Read on for a brief recap of each, as explored in the webinar. Don’t forget to check out the webinar recording for the details, including case studies from the City of Midlothian and the City of Corpus Christi, as well as to claim 1.0 AICP CM credit!
1. Digital Town Halls are an efficient alternative to in-person public meetings
The rapid shift towards online engagement has made digital alternatives to in-person town halls an integral component of your public engagement toolkit. Wendy Shabay, VP at Freese and Nichols, was working with Dan McGinn, Director of Planning at Corpus Christi, when news of lockdowns first hit. With a planned in-person meeting fast approaching, they had to rapidly shift to a virtual alternative.

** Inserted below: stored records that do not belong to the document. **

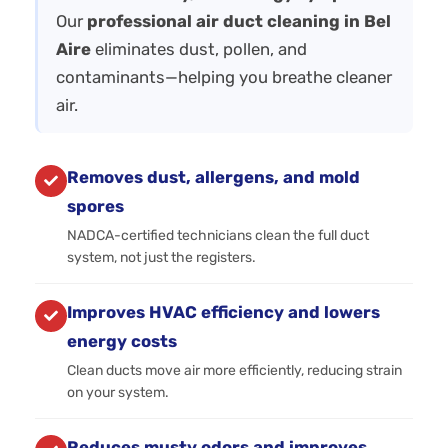
Our
professional air duct cleaning in Bel
Aire
eliminates dust, pollen, and
contaminants—helping you breathe cleaner
air.
Removes dust, allergens, and mold
spores
NADCA-certified technicians clean the full duct
system, not just the registers.
Improves HVAC efficiency and lowers
energy costs
Clean ducts move air more efficiently, reducing strain
on your system.
Reduces musty odors and improves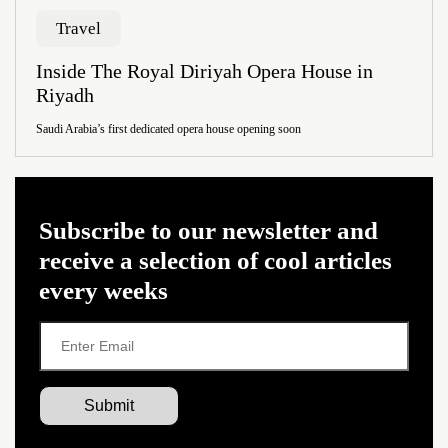
Travel
Inside The Royal Diriyah Opera House in
Riyadh
Saudi Arabia’s first dedicated opera house opening soon
Subscribe to our newsletter and
receive a selection of cool articles
every weeks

For Freese and Nichols, that virtual alternative was initially Skype, but Shabay and her team is now also using Microsoft Teams and Zoom. These tools have different apps available, such as hosting polls and whiteboards, which enable and encourage meeting attendees to participate and share their opinions. When choosing a digital town hall tool, it’s important to understand the pros and cons of each in order to pick the one that best suits your plans!
As an alternative to in-person public meetings, virtual town halls are able to reach more people across the community. They’re effective because they lower barriers to in-person attendance, and despite some early hiccups—which Shabay and team share in the webinar—are an easy and efficient method for gathering citizens virtually to discuss community projects.
“One of the big takeaways from this is that we have still been able to get very good engagement,” said Shabay. “We’ve been able to embrace a different audience, to get folks online that wouldn’t normally come to a meeting. It’s been a different group, and people have found it much more convenient and easy.”
2. Online Surveys generate quality engagement to support plans
Together with public meetings, whether virtual or face-to-face, online surveys serve an important purpose as part of your essential engagement toolkit. When it comes to gathering a wide number of opinions and disseminating them into data that can be presented to decision makers, online surveys are both accessible and effective.
“A plan is really defined by the quality of its engagement,” said Chance Sparks, Project Manager at Freese and Nichols, “If you have quality engagement, you get support and you get implementation momentum. This is about building momentum behind a community generated vision… We’re looking for ways to quantify public support.”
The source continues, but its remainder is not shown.